Look through the listing for the word "Taube". Copy each line that has it.
◇ ◇ ◇ ◇
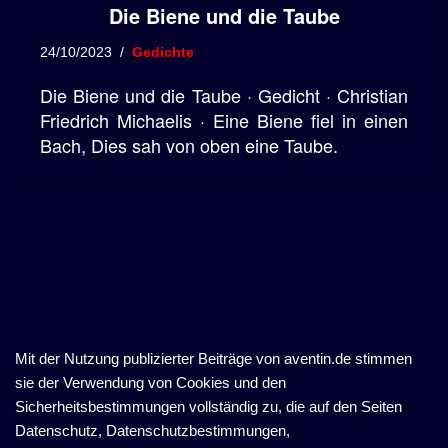
Die Biene und die Taube
24/10/2023
Gedichte
Die Biene und die Taube · Gedicht · Christian
Friedrich Michaelis · Eine Biene fiel in einen
Bach, Dies sah von oben eine Taube.
Mit der Nutzung publizierter Beiträge von aventin.de stimmen
sie der Verwendung von Cookies und den
Sicherheitsbestimmungen vollständig zu, die auf den Seiten
Datenschutz, Datenschutzbestimmungen,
◇ ◇ ◇ ◇
> [Reply]
Die Biene und die Taube
Die Biene und die Taube · Gedicht · Christian
Bach, Dies sah von oben eine Taube.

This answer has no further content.